Blitz Bureau
NEW DELHI: India has witnessed a phenomenal surge in mobile phone exports, which have risen 127 times in the last decade from just Rs 0.01 lakh crore in 2014-15 to Rs 2 lakh crore in 2024-25, the Parliament was informed on August 20. Officials credited this remarkable growth to the reforms and policy measures introduced under Prime Minister Narendra Modi’s ‘Make in India’ and ‘Atmanirbhar Bharat’ vision, which transformed India into a global hub for electronics manufacturing.
The production of mobile phones has jumped from Rs 0.18 lakh crore in 2014-15 to Rs 5.5 lakh crore in 2024-25 — marking a 28-fold increase, Minister of State for Electronics and Information Technology Jitin Prasada said in a written reply to a question in the Lok Sabha. During the same period, the number of mobile manufacturing units expanded from just two in 2014 to over 300 in 2025, a rise of 150 times.

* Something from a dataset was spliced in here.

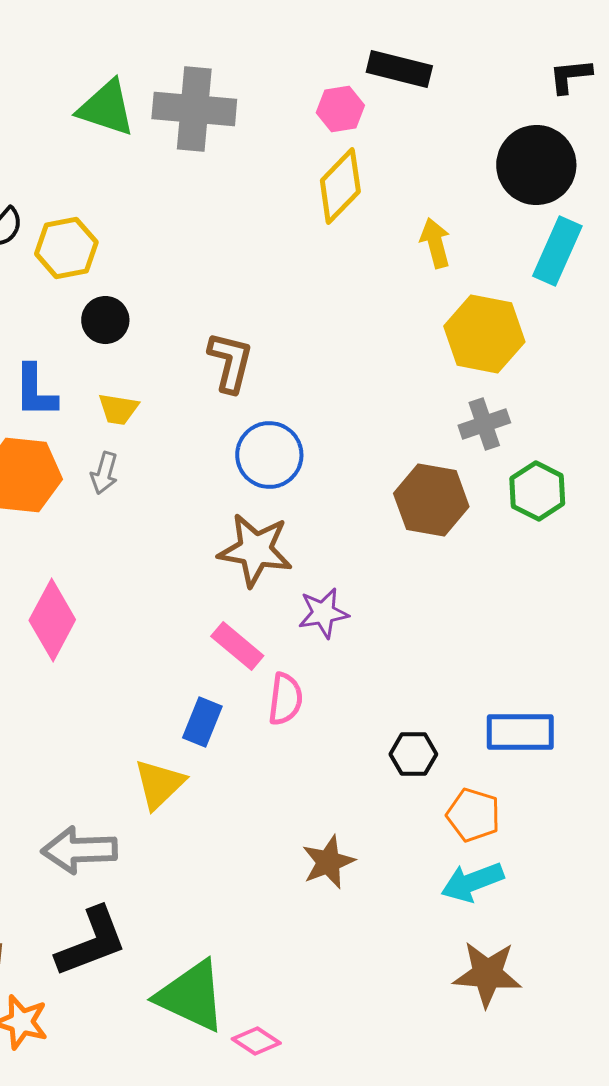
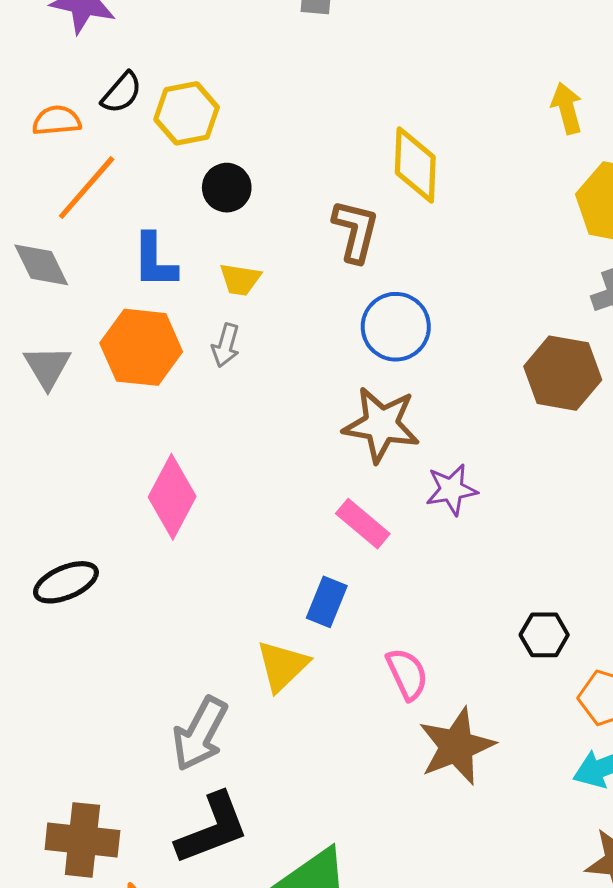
yellow diamond: (340, 186) -> (415, 165), moved, turned -42
pink semicircle: (285, 699) -> (407, 674), moved, turned -32
gray arrow: (79, 850) -> (200, 734), turned -60
brown star: (328, 862) -> (457, 746), size x1.4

As a result, India, once dependent on imports to meet nearly three-fourths of its mobile phone demand, now imports a negligible 0.02 per cent of the total units sold. Overall electronics production has also grown six times in the last decade, from Rs 1.9 lakh crore to Rs 11.3 lakh crore, while exports of electronic goods have surged eight times to Rs 3.3 lakh crore in 2024-25.
The Government attributed this turnaround to flagship schemes like the Production Linked Incentive (PLI) for large-scale electronics and IT hardware, the Electronics Manufacturing Clusters (EMC and EMC 2.0), the Scheme for Promotion of Manufacturing of Electronic Components and Semiconductors (SPECS), and the Public Procurement (Preference to Make in India) Order 2017.